Obtain a directory listing for the given path. If store provides a listdir method, this will be called, otherwise will fall back to implementation via the MutableMapping interface.

zarr.storage.rmdir(store, path: Union[str, bytes, None] = None)[source]

Remove all items under the given path. If store provides a rmdir method, this will be called, otherwise will fall back to implementation via the MutableMapping interface.

zarr.storage.getsize(store, path: Union[str, bytes, None] = None) → int[source]

Compute size of stored items for a given path. If store provides a getsize method, this will be called, otherwise will return -1.

zarr.storage.rename(store, src_path: Union[str, bytes, None], dst_path: Union[str, bytes, None])[source]

Rename all items under the given path.
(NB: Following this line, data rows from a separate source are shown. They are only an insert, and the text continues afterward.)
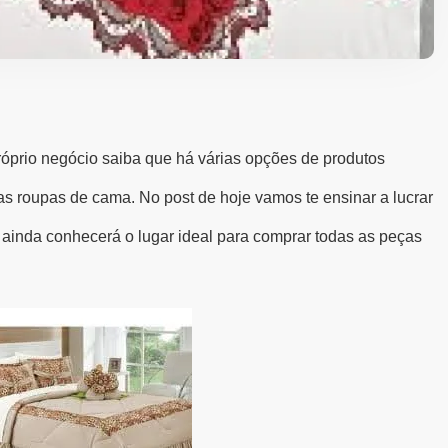
óprio negócio saiba que há várias opções de produtos
as roupas de cama. No post de hoje vamos te ensinar a lucrar
ainda conhecerá o lugar ideal para comprar todas as peças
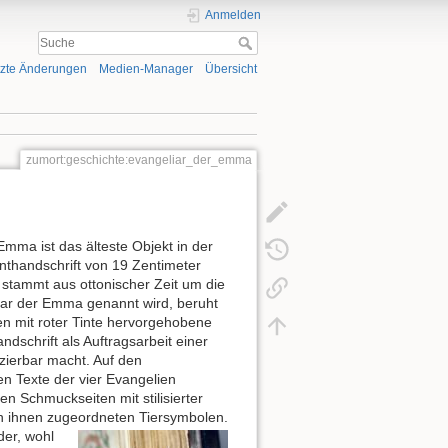
Anmelden
tzte Änderungen
Medien-Manager
Übersicht
zumort:geschichte:evangeliar_der_emma
mma ist das älteste Objekt in der
nthandschrift von 19 Zentimeter
 stammt aus ottonischer Zeit um die
ar der Emma genannt wird, beruht
en mit roter Tinte hervorgehobene
dschrift als Auftragsarbeit einer
izierbar macht. Auf den
en Texte der vier Evangelien
 Schmuckseiten mit stilisierter
n ihnen zugeordneten Tiersymbolen.
der, wohl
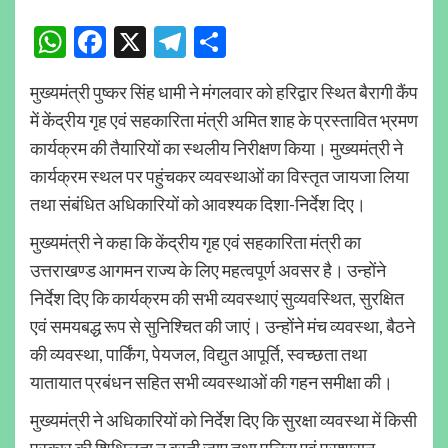
WhatsApp
Facebook
X
Telegram
Share
मुख्यमंत्री पुष्कर सिंह धामी ने मंगलवार को हरिद्वार स्थित बैरागी कैंप
में केंद्रीय गृह एवं सहकारिता मंत्री अमित शाह के प्रस्तावित भ्रमण
कार्यक्रम की तैयारियों का स्थलीय निरीक्षण किया। मुख्यमंत्री ने
कार्यक्रम स्थल पर पहुंचकर व्यवस्थाओं का विस्तृत जायजा लिया
तथा संबंधित अधिकारियों को आवश्यक दिशा-निर्देश दिए।
मुख्यमंत्री ने कहा कि केंद्रीय गृह एवं सहकारिता मंत्री का
उत्तराखण्ड आगमन राज्य के लिए महत्वपूर्ण अवसर है। उन्होंने
निर्देश दिए कि कार्यक्रम की सभी व्यवस्थाएं सुव्यवस्थित, सुरक्षित
एवं समयबद्ध रूप से सुनिश्चित की जाएं। उन्होंने मंच व्यवस्था, बैठने
की व्यवस्था, पार्किंग, पेयजल, विद्युत आपूर्ति, स्वच्छता तथा
यातायात प्रबंधन सहित सभी व्यवस्थाओं की गहन समीक्षा की।
मुख्यमंत्री ने अधिकारियों को निर्देश दिए कि सुरक्षा व्यवस्था में किसी
प्रकार की शिथिलता न बरती जाए तथा पुलिस एवं प्रशासन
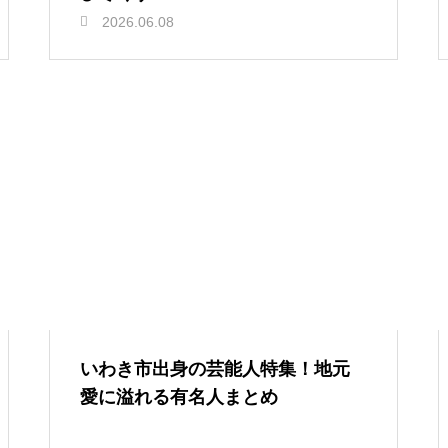
2026.06.08
いわき市出身の芸能人特集！地元
愛に溢れる有名人まとめ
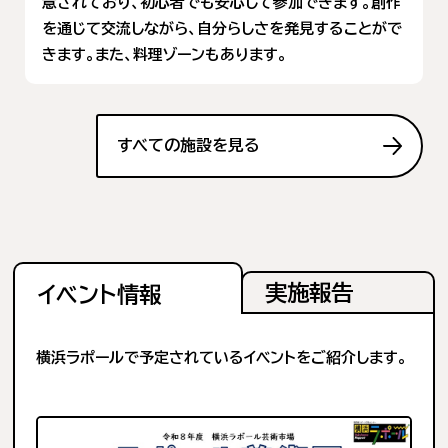
意されており、初心者でも安心して参加できます。創作
を通じて交流しながら、自分らしさを発見することがで
きます。また、料理ゾーンもあります。
すべての施設を見る
実施報告
イベント情報
横浜ラポールで予定されているイベントをご紹介します。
If store provides a rename method, this will be called, otherwise will fall back to implementation via the MutableMapping interface.

zarr.storage.migrate_1to2(store)[source]

Migrate array metadata in store from Zarr format version 1 to version 2.

Parameters:
store : MutableMapping

Store to be migrated.

Notes

Version 1 did not support hierarchies, so this migration function will look for a single array in store and migrate the array metadata to version 2.